Even within heritage districts such as Rizal Park and Intramuros, you won’t be far from a branch of local fast-food giant, Jollibee. University students pile out of kalesas, then walk the old fort’s walls to get to class. The Light Rail Transit (LRT) trundles past as families picnic on Luneta park grass. Like passengers in a jeepney, the past, present and future sit shoulder to shoulder, flying down Manila’s streets. Get on the same ride. You can sit back, safe, as the city flashes past you. Or you can put your head out, let your hair fly in the wind and see where the city takes you.

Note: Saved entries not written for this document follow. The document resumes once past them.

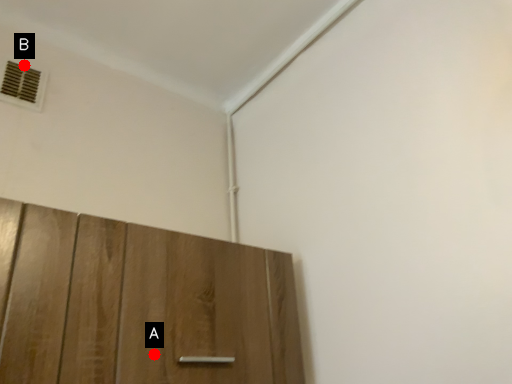 Question: Two points are circled on the image, labeled by A and B beside each circle. Which point appears farthest from the camera in this image?

Choices:
 (A) A is further
 (B) B is further

Answer: (B) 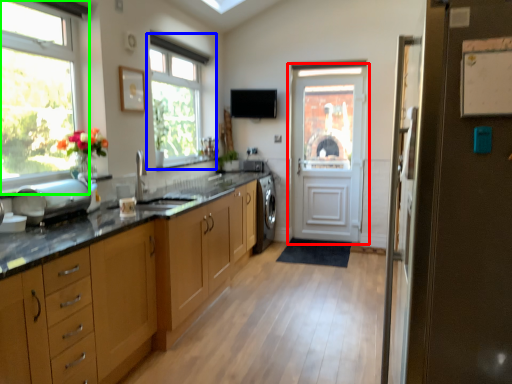 Question: Which object is positioned closest to door (highlighted by a red box)? Select from window (highlighted by a blue box) and window (highlighted by a green box).

Choices:
 (A) window
 (B) window

Answer: (A) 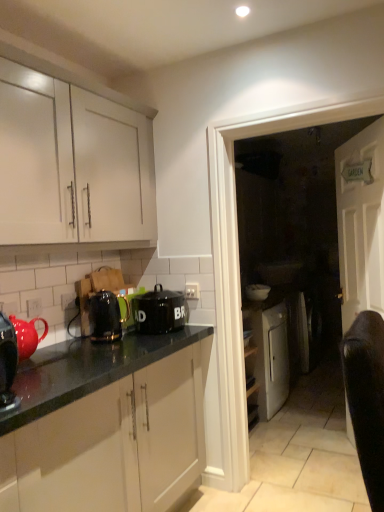 Question: Could you tell me if white matte cabinet at upper left is turned towards metallic black toaster at center-left, the second kitchen appliance from the right?

Choices:
 (A) no
 (B) yes

Answer: (A)

Question: Can you confirm if white matte cabinet at upper left is positioned to the left of metallic black toaster at center-left, the second kitchen appliance from the right?

Choices:
 (A) yes
 (B) no

Answer: (A)

Question: Is white matte cabinet at upper left wider than metallic black toaster at center-left, the second kitchen appliance from the right?

Choices:
 (A) yes
 (B) no

Answer: (A)

Question: From a real-world perspective, does white matte cabinet at upper left sit lower than metallic black toaster at center-left, which appears as the second kitchen appliance when viewed from the front?

Choices:
 (A) yes
 (B) no

Answer: (B)

Question: Considering the relative sizes of white matte cabinet at upper left and metallic black toaster at center-left, which appears as the second kitchen appliance when viewed from the front, in the image provided, is white matte cabinet at upper left smaller than metallic black toaster at center-left, which appears as the second kitchen appliance when viewed from the front,?

Choices:
 (A) no
 (B) yes

Answer: (A)

Question: From their relative heights in the image, would you say shiny black kettle at left, the 3th kitchen appliance viewed from the back, is taller or shorter than white glossy door at center?

Choices:
 (A) short
 (B) tall

Answer: (A)

Question: Considering the positions of shiny black kettle at left, placed as the third kitchen appliance when sorted from right to left, and white glossy door at center in the image, is shiny black kettle at left, placed as the third kitchen appliance when sorted from right to left, bigger or smaller than white glossy door at center?

Choices:
 (A) small
 (B) big

Answer: (A)

Question: Is shiny black kettle at left, the 3th kitchen appliance viewed from the back, wider or thinner than white glossy door at center?

Choices:
 (A) thin
 (B) wide

Answer: (A)

Question: Is shiny black kettle at left, the 3th kitchen appliance viewed from the back, in front of or behind white glossy door at center in the image?

Choices:
 (A) front
 (B) behind

Answer: (A)

Question: Is matte ceramic teapot at left bigger or smaller than black ceramic canister at center, which is the third kitchen appliance in front-to-back order?

Choices:
 (A) big
 (B) small

Answer: (B)

Question: Is matte ceramic teapot at left spatially inside black ceramic canister at center, arranged as the 1th kitchen appliance when viewed from the back, or outside of it?

Choices:
 (A) outside
 (B) inside

Answer: (A)

Question: Considering the positions of matte ceramic teapot at left and black ceramic canister at center, arranged as the 1th kitchen appliance when viewed from the back, in the image, is matte ceramic teapot at left taller or shorter than black ceramic canister at center, arranged as the 1th kitchen appliance when viewed from the back,?

Choices:
 (A) tall
 (B) short

Answer: (B)

Question: Would you say matte ceramic teapot at left is to the left or to the right of black ceramic canister at center, the 3th kitchen appliance viewed from the left, in the picture?

Choices:
 (A) right
 (B) left

Answer: (B)

Question: Does point (8, 333) appear closer or farther from the camera than point (264, 289)?

Choices:
 (A) farther
 (B) closer

Answer: (B)

Question: Considering their positions, is shiny black kettle at left, placed as the third kitchen appliance when sorted from right to left, located in front of or behind white glossy bowl at center?

Choices:
 (A) front
 (B) behind

Answer: (A)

When the Spaniards arrived in the 1500’s, they built a walled city in place of the kuta (fort) of Rajah Soliman. This city is now known as Intramuros, one of the best models of a medieval fort outside Europe. Intramuros contains the UNESCO World Heritage Site San Agustin Church and the San Agustin Museum. The compound contains fine religious artifacts and relics from the Galleon Trade — from treasure chests to ivory santos (saints) to gold embroidered vestments. Juan Luna, one of the greatest Filipino painters, is interred here. Casa Manila, a lifestyle museum replicated from an 1800’s home, is also in the area. The guards and the owners of the calesas (horse-drawn carriages) are dressed in period costumes so take a picture with them. They’ll be all smiles with you. If you want the juicy stuff, join Carlos Celdran’s Walk This Way tour of the walled city. He certainly makes history alive with his off-the-books anecdotes. This is the stuff that they don’t teach you in schools. The Philippines’ first hotel is also located here. Established in 1912, the Manila Hotel is grand, classic, and historical, having hosted famous personalities like Gen. Douglas MacArthur, Marlon Brando, and The Beatles.